No âmbito da programação alusiva às comemorações do seu 26.º aniversário, a Escola Portuguesa de Moçambique – Centro de Ensino e Língua Portuguesa (EPM-CELP) acolheu, na segunda-feira, numa cerimónia intimista, o lançamento do livro “Moya e o Pequeno Gigante Solitário”, com texto do poeta moçambicano Álvaro Fausto Taruma e ilustrações do pintor chileno Francisco Sepúlveda.

Editada pela EPM-CELP em novembro de 2025, a obra nasce do diálogo entre a literatura, a imagem e os afetos. E, mais do que um livro infantil, afirma-se como um gesto de aproximação entre a Escola e a criação artística, reforçando o compromisso da instituição com a promoção da leitura, da Língua Portuguesa e da literatura moçambicana junto das novas gerações.

A apresentação esteve a cargo do jornalista e crítico literário José dos Remédios, que destacou a natureza múltipla do autor. Para o apresentador, Álvaro Fausto Taruma é “um autor multifacetado”, alguém que encontra na palavra o seu principal território de expressão, seja na poesia, na narrativa ou no cruzamento com outras linguagens artísticas.

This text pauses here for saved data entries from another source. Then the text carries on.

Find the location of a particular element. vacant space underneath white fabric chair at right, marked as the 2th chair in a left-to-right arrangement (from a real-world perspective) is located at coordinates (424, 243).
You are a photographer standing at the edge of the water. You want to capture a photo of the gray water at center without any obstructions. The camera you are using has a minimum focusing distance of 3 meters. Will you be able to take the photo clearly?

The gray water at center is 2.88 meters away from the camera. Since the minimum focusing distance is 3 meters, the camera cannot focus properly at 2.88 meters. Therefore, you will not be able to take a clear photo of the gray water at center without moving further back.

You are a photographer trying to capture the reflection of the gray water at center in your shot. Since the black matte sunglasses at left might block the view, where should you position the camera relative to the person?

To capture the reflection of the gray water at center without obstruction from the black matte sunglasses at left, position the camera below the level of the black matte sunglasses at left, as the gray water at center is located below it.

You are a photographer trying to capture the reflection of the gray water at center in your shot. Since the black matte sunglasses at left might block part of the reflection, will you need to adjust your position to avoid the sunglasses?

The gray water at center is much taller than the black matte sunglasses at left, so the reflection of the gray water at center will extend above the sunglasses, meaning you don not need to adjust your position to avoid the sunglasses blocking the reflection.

Na leitura que fez da obra, José dos Remédios chamou atenção para o modo como o livro aborda o “tempo”. Em “Moya e o Pequeno Gigante Solitário”, passado e presente caminham lado a lado, cruzam-se, confundem-se. “Há um jogo simbólico com o tempo, uma construção anacrónica”, observou, sublinhando que se trata de um livro que convida à reflexão sobre as relações humanas e sociais.

Antes das palavras, veio a música. O coro dos alunos do 3.º F abriu o momento, com a canção “A ciência Veio à Escola”, acompanhados pelas professoras Agnes Golias, no violino, e Leandra Reis, ao piano. Seguiu-se a leitura dramatizada pelo professor de teatro e ator, Rogério Manjate. O texto ganhou corpo, ritmo e vida própria. O público foi convidado a participar, emitindo sons da natureza, interpretando vento, água e movimento, e, de forma quase espontânea, a leitura transformou-se numa experiência coletiva, sensorial, partilhada.

À distância, a partir do estrangeiro, o ilustrador Francisco Sepúlveda deixou uma mensagem em vídeo, projetada no átrio da Escola. Falou da alegria do encontro criativo com Álvaro Fausto Taruma e da cumplicidade artística que marcou o processo. “Foi interessante trabalhar com o Álvaro”, disse, reconhecendo o seu talento e sensibilidade literária.

Já o autor, revelou que o livro emerge de três contextosmuito pessoais. O primeiro tem origem na paternidade, no momento em que se tornou pai de Moya, o seu primeiro filho. O segundo está ligado à amizade que o une a Sepúlveda. “No início, ele queria que eu usasse uma gravura sua num dos meus livros, mas a poesia não dialogava com aquelas imagens. Mais tarde, quando realizou uma exposição, decidimos transformar aquelas obras em livro”, contou. O terceiro motivo é o mais íntimo de todos. Está ligado à Ilha de Inhaca, sua terra natal. O verde, o riacho, os cenários que atravessam a narrativa remetem a uma infância intensa, feita de desafios, mas também de imaginação, esperança e descoberta. São memórias que atravessam o livro e lhe dão uma camada emocional profunda, quase silenciosa, mas persistente.